Re: [PATCH] drm/amdgpu: Improve RAS documentation

Alex Deucher <alexdeucher@xxxxxxxxx> · Wed, 6 Nov 2019 11:35:00 -0500

Ping?

On Wed, Oct 30, 2019 at 2:41 PM Alex Deucher <alexdeucher@xxxxxxxxx> wrote:
>
> Clarify some areas, clean up formatting, add section for
> unrecoverable error handling.
>
> Signed-off-by: Alex Deucher <alexander.deucher@xxxxxxx>
> ---
>  Documentation/gpu/amdgpu.rst            | 35 ++++++++++++++++++++++
>  drivers/gpu/drm/amd/amdgpu/amdgpu_ras.c | 40 ++++++++++++++++++++-----
>  2 files changed, 68 insertions(+), 7 deletions(-)
>
> diff --git a/Documentation/gpu/amdgpu.rst b/Documentation/gpu/amdgpu.rst
> index 5b9eaf23558e..1c08d64970ee 100644
> --- a/Documentation/gpu/amdgpu.rst
> +++ b/Documentation/gpu/amdgpu.rst
> @@ -82,12 +82,21 @@ AMDGPU XGMI Support
>  AMDGPU RAS Support
>  ==================
>
> +The AMDGPU RAS interfaces are exposed via sysfs (for informational queries) and
> +debugfs (for error injection).
> +
>  RAS debugfs/sysfs Control and Error Injection Interfaces
>  --------------------------------------------------------
>
>  .. kernel-doc:: drivers/gpu/drm/amd/amdgpu/amdgpu_ras.c
>     :doc: AMDGPU RAS debugfs control interface
>
> +RAS Reboot Behavior for Unrecoverable Errors
> +--------------------------------------------------------
> +
> +.. kernel-doc:: drivers/gpu/drm/amd/amdgpu/amdgpu_ras.c
> +   :doc: AMDGPU RAS Reboot Behavior for Unrecoverable Errors
> +
>  RAS Error Count sysfs Interface
>  -------------------------------
>
> @@ -109,6 +118,32 @@ RAS VRAM Bad Pages sysfs Interface
>  .. kernel-doc:: drivers/gpu/drm/amd/amdgpu/amdgpu_ras.c
>     :internal:
>
> +Sample Code
> +-----------
> +Sample code for testing error injection can be found here:
> +https://cgit.freedesktop.org/mesa/drm/tree/tests/amdgpu/ras_tests.c
> +
> +This is part of the libdrm amdgpu unit tests which cover several areas of the GPU.
> +There are four sets of tests:
> +
> +RAS Basic Test
> +
> +The test verifies the RAS feature enabled status and makes sure the necessary sysfs and debugfs files
> +are present.
> +
> +RAS Query Test
> +
> +This test will check the RAS availability and enablement status for each supported IP block as well as
> +the error counts.
> +
> +RAS Inject Test
> +
> +This test injects errors for each IP.
> +
> +RAS Disable Test
> +
> +This tests disabling of RAS features for each IP block.
> +
>
>  GPU Power/Thermal Controls and Monitoring
>  =========================================
> diff --git a/drivers/gpu/drm/amd/amdgpu/amdgpu_ras.c b/drivers/gpu/drm/amd/amdgpu/amdgpu_ras.c
> index dab90c280476..404483437bd3 100644
> --- a/drivers/gpu/drm/amd/amdgpu/amdgpu_ras.c
> +++ b/drivers/gpu/drm/amd/amdgpu/amdgpu_ras.c
> @@ -220,7 +220,7 @@ static struct ras_manager *amdgpu_ras_find_obj(struct amdgpu_device *adev,
>   * As their names indicate, inject operation will write the
>   * value to the address.
>   *
> - * Second member: struct ras_debug_if::op.
> + * The second member: struct ras_debug_if::op.
>   * It has three kinds of operations.
>   *
>   * - 0: disable RAS on the block.
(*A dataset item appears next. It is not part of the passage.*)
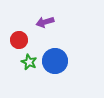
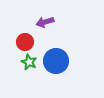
red circle: moved 6 px right, 2 px down
blue circle: moved 1 px right
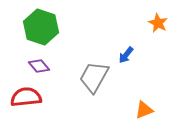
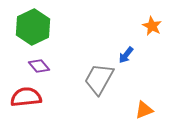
orange star: moved 6 px left, 3 px down
green hexagon: moved 8 px left; rotated 16 degrees clockwise
gray trapezoid: moved 5 px right, 2 px down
Take ::head as its data.
> @@ -228,14 +228,20 @@ static struct ras_manager *amdgpu_ras_find_obj(struct amdgpu_device *adev,
>   * - 2: inject errors on the block. Take ::inject as its data.
>   *
>   * How to use the interface?
> - * programs:
> - * copy the struct ras_debug_if in your codes and initialize it.
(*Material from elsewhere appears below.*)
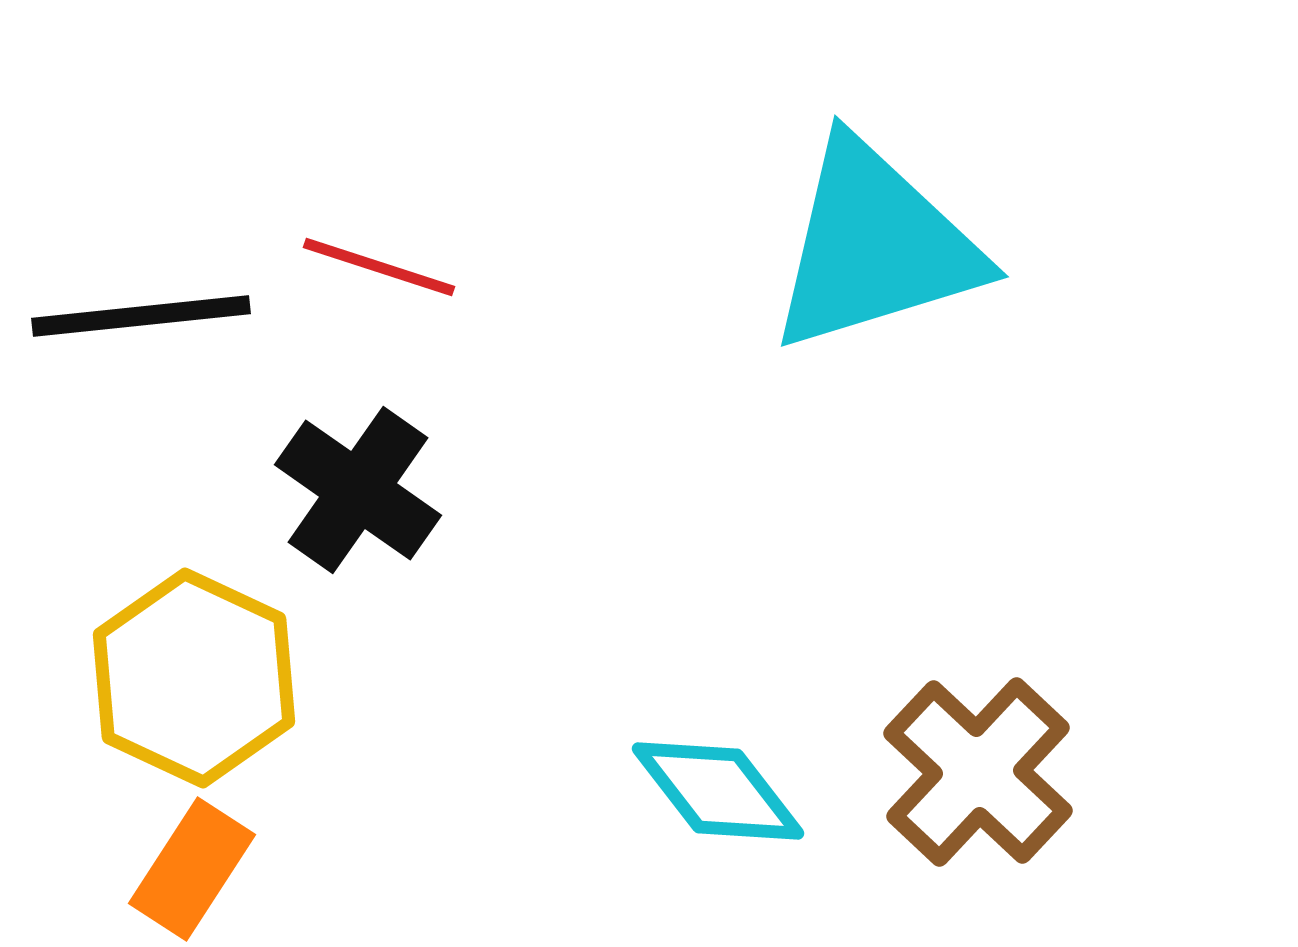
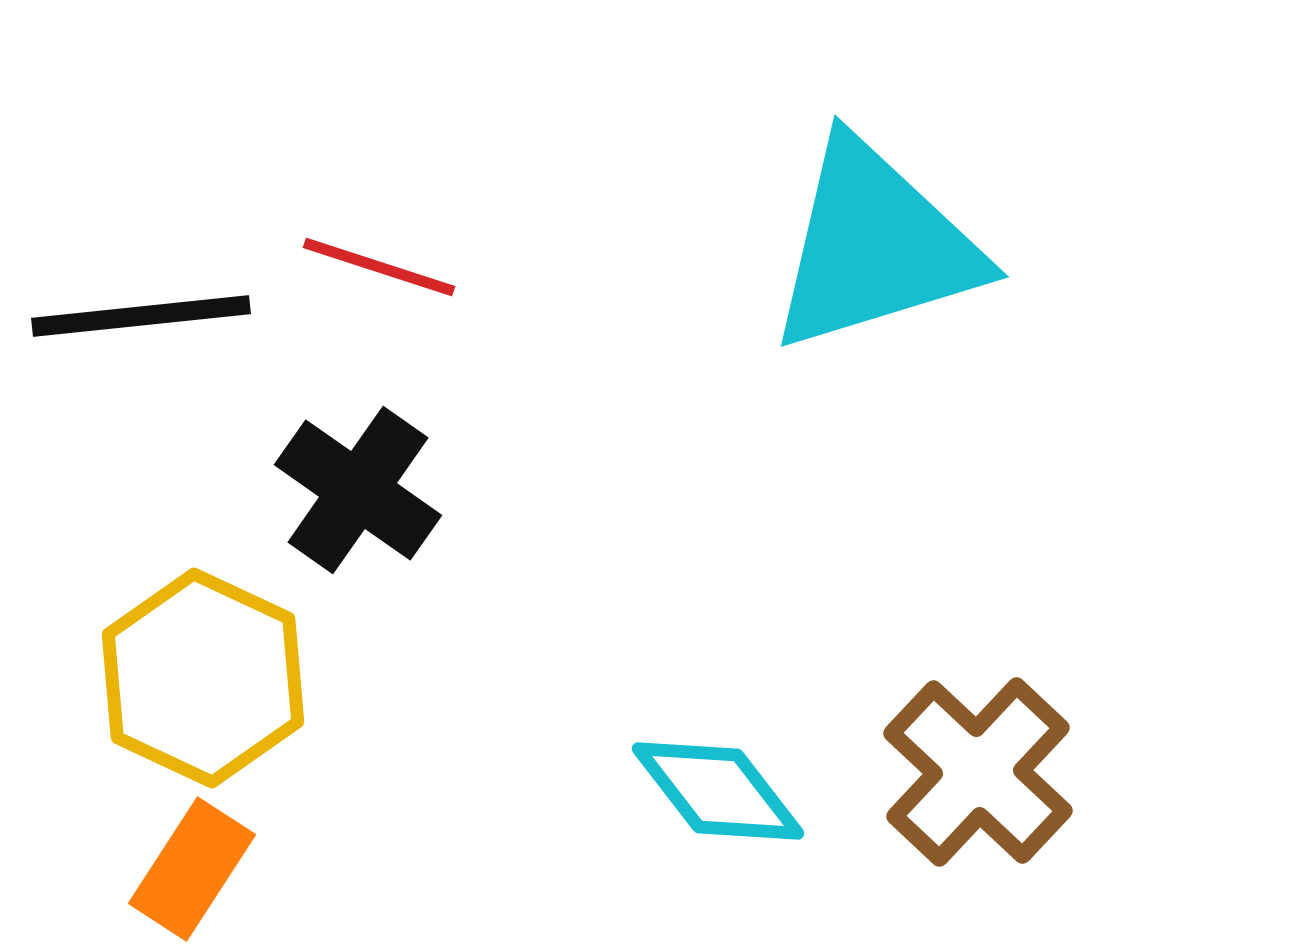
yellow hexagon: moved 9 px right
> - * write the struct to the control node.
> + *
> + * Programs
> + *
> + * Copy the struct ras_debug_if in your codes and initialize it.
> + * Write the struct to the control node.
> + *
> + * Shells
>   *
>   * .. code-block:: bash
>   *
>   *     echo op block [error [sub_block address value]] > .../ras/ras_ctrl
>   *
> + * Parameters:
> + *
>   * op: disable, enable, inject
>   *     disable: only block is needed
>   *     enable: block and error are needed
> @@ -265,8 +271,10 @@ static struct ras_manager *amdgpu_ras_find_obj(struct amdgpu_device *adev,
>   * /sys/class/drm/card[0/1/2...]/device/ras/[gfx/sdma/...]_err_count
>   *
>   * .. note::
> - *     Operation is only allowed on blocks which are supported.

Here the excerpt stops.